▶ _Your goal_: Quote the records beneath, complete and exact. Leave out images.

[Extracted page text data]

++++

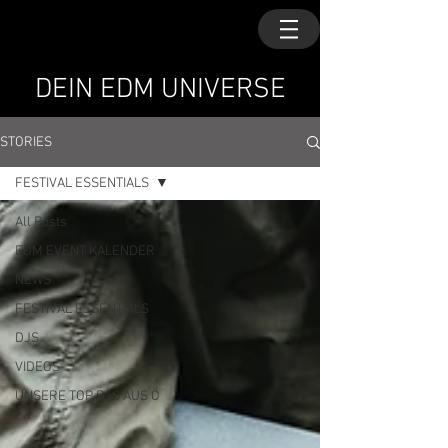
DEIN EDM UNIVERSE
STORIES
FESTIVAL ESSENTIALS
All Posts
EDM EVENT KALENDER
NEWS
FESTIVAL ESSENTIALS
DJS
VIDEOS
UNSERE TOP DJS AUS Ö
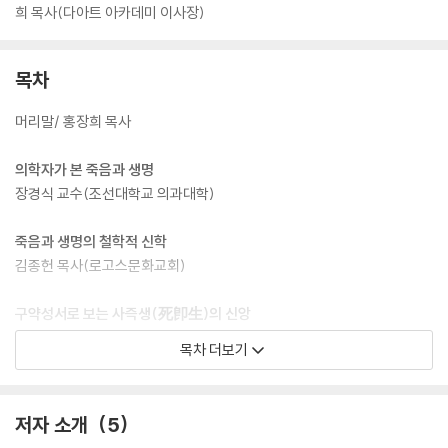
희 목사(다아트 아카데미 이사장)
목차
머리말/ 홍장희 목사
의학자가 본 죽음과 생명
장경식 교수(조선대학교 의과대학)
죽음과 생명의 철학적 신학
김종헌 목사(로고스문화교회)
구약성서로 보는 사즉생(死卽生)의 신앙
강성열 교수(호남신학대학교 구약학)
목차 더보기
신약성경에 나타난 생즉사와 사즉생
조택현 목사(광주 서남교회)
저자 소개
5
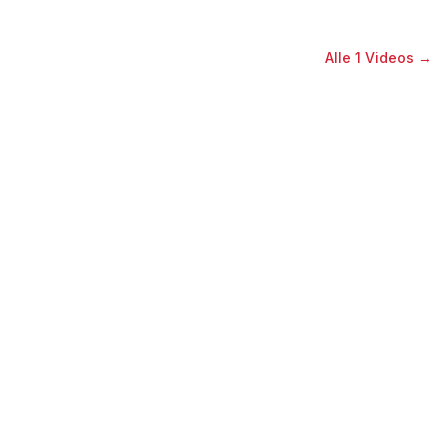
Alle
1
Videos →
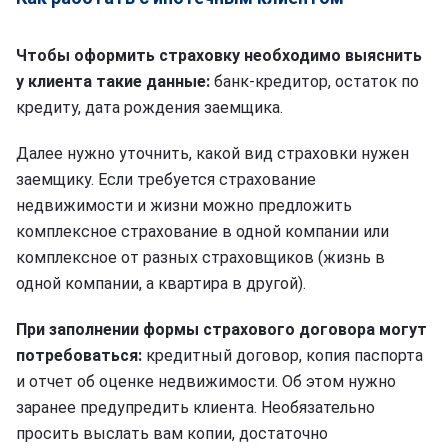
Чтобы оформить страховку необходимо выяснить
у клиента такие данные:
банк-кредитор, остаток по
кредиту, дата рождения заемщика.
Далее нужно уточнить, какой вид страховки нужен
заемщику. Если требуется страхование
недвижимости и жизни можно предложить
комплексное страхование в одной компании или
комплексное от разных страховщиков (жизнь в
одной компании, а квартира в другой).
При заполнении формы страхового договора могут
потребоваться:
кредитный договор, копия паспорта
и отчет об оценке недвижимости. Об этом нужно
заранее предупредить клиента. Необязательно
просить выслать вам копии, достаточно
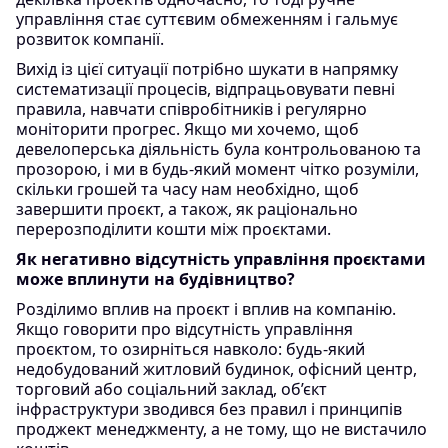
управління стає суттєвим обмеженням і гальмує
розвиток компанії.
Вихід із цієї ситуації потрібно шукати в напрямку
систематизації процесів, відпрацьовувати певні
правила, навчати співробітників і регулярно
моніторити прогрес. Якщо ми хочемо, щоб
девелоперська діяльність була контрольованою та
прозорою, і ми в будь-який момент чітко розуміли,
скільки грошей та часу нам необхідно, щоб
завершити проєкт, а також, як раціонально
перерозподілити кошти між проєктами.
Як негативно відсутність управління проєктами
може вплинути на будівництво?
Розділимо вплив на проєкт і вплив на компанію.
Якщо говорити про відсутність управління
проєктом, то озирніться навколо: будь-який
недобудований житловий будинок, офісний центр,
торговий або соціальний заклад, об’єкт
інфраструктури зводився без правил і принципів
проджект менеджменту, а не тому, що не вистачило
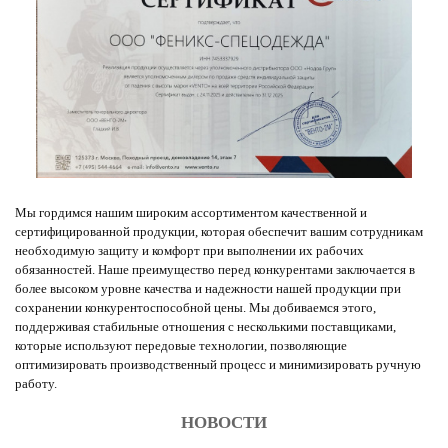
Мы гордимся нашим широким ассортиментом качественной и
сертифицированной продукции, которая обеспечит вашим сотрудникам
необходимую защиту и комфорт при выполнении их рабочих
обязанностей. Наше преимущество перед конкурентами заключается в
более высоком уровне качества и надежности нашей продукции при
сохранении конкурентоспособной цены. Мы добиваемся этого,
поддерживая стабильные отношения с несколькими поставщиками,
которые используют передовые технологии, позволяющие
оптимизировать производственный процесс и минимизировать ручную
работу.
НОВОСТИ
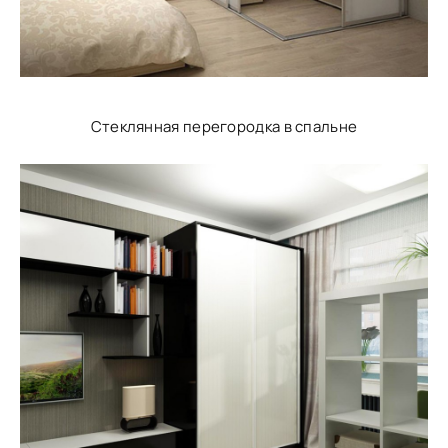
Стеклянная перегородка в спальне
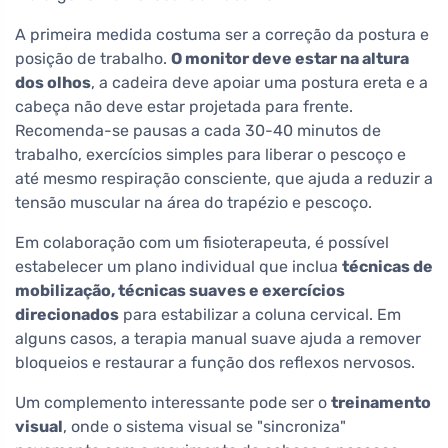
A primeira medida costuma ser a correção da postura e
posição de trabalho.
O monitor deve estar na altura
dos olhos
, a cadeira deve apoiar uma postura ereta e a
cabeça não deve estar projetada para frente.
Recomenda-se pausas a cada 30-40 minutos de
trabalho, exercícios simples para liberar o pescoço e
até mesmo respiração consciente, que ajuda a reduzir a
tensão muscular na área do trapézio e pescoço.
Em colaboração com um fisioterapeuta, é possível
estabelecer um plano individual que inclua
técnicas de
mobilização, técnicas suaves e exercícios
direcionados
para estabilizar a coluna cervical. Em
alguns casos, a terapia manual suave ajuda a remover
bloqueios e restaurar a função dos reflexos nervosos.
Um complemento interessante pode ser o
treinamento
visual
, onde o sistema visual se "sincroniza"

++++

▶ _Solution_:
DEIN EDM UNIVERSE
STORIES
FESTIVAL ESSENTIALS
All Posts
EDM EVENT KALENDER
NEWS
FESTIVAL ESSENTIALS
DJS
VIDEOS
UNSERE TOP DJS AUS Ö
희 목사(다아트 아카데미 이사장)
목차
머리말/ 홍장희 목사
의학자가 본 죽음과 생명
장경식 교수(조선대학교 의과대학)
죽음과 생명의 철학적 신학
김종헌 목사(로고스문화교회)
구약성서로 보는 사즉생(死卽生)의 신앙
강성열 교수(호남신학대학교 구약학)
목차 더보기
신약성경에 나타난 생즉사와 사즉생
조택현 목사(광주 서남교회)
저자 소개
5
Alle
1
Videos →
Чтобы оформить страховку необходимо выяснить
у клиента такие данные:
банк-кредитор, остаток по
кредиту, дата рождения заемщика.
Далее нужно уточнить, какой вид страховки нужен
заемщику. Если требуется страхование
недвижимости и жизни можно предложить
комплексное страхование в одной компании или
комплексное от разных страховщиков (жизнь в
одной компании, а квартира в другой).
При заполнении формы страхового договора могут
потребоваться:
кредитный договор, копия паспорта
и отчет об оценке недвижимости. Об этом нужно
заранее предупредить клиента. Необязательно
просить выслать вам копии, достаточно
управління стає суттєвим обмеженням і гальмує
розвиток компанії.
Вихід із цієї ситуації потрібно шукати в напрямку
систематизації процесів, відпрацьовувати певні
правила, навчати співробітників і регулярно
моніторити прогрес. Якщо ми хочемо, щоб
девелоперська діяльність була контрольованою та
прозорою, і ми в будь-який момент чітко розуміли,
скільки грошей та часу нам необхідно, щоб
завершити проєкт, а також, як раціонально
перерозподілити кошти між проєктами.
Як негативно відсутність управління проєктами
може вплинути на будівництво?
Розділимо вплив на проєкт і вплив на компанію.
Якщо говорити про відсутність управління
проєктом, то озирніться навколо: будь-який
недобудований житловий будинок, офісний центр,
торговий або соціальний заклад, об’єкт
інфраструктури зводився без правил і принципів
проджект менеджменту, а не тому, що не вистачило
Мы гордимся нашим широким ассортиментом качественной и
сертифицированной продукции, которая обеспечит вашим сотрудникам
необходимую защиту и комфорт при выполнении их рабочих
обязанностей. Наше преимущество перед конкурентами заключается в
более высоком уровне качества и надежности нашей продукции при
сохранении конкурентоспособной цены. Мы добиваемся этого,
поддерживая стабильные отношения с несколькими поставщиками,
которые используют передовые технологии, позволяющие
оптимизировать производственный процесс и минимизировать ручную
работу.
НОВОСТИ
Стеклянная перегородка в спальне
A primeira medida costuma ser a correção da postura e
posição de trabalho.
O monitor deve estar na altura
dos olhos
, a cadeira deve apoiar uma postura ereta e a
cabeça não deve estar projetada para frente.
Recomenda-se pausas a cada 30-40 minutos de
trabalho, exercícios simples para liberar o pescoço e
até mesmo respiração consciente, que ajuda a reduzir a
tensão muscular na área do trapézio e pescoço.
Em colaboração com um fisioterapeuta, é possível
estabelecer um plano individual que inclua
técnicas de
mobilização, técnicas suaves e exercícios
direcionados
para estabilizar a coluna cervical. Em
alguns casos, a terapia manual suave ajuda a remover
bloqueios e restaurar a função dos reflexos nervosos.
Um complemento interessante pode ser o
treinamento
visual
, onde o sistema visual se "sincroniza"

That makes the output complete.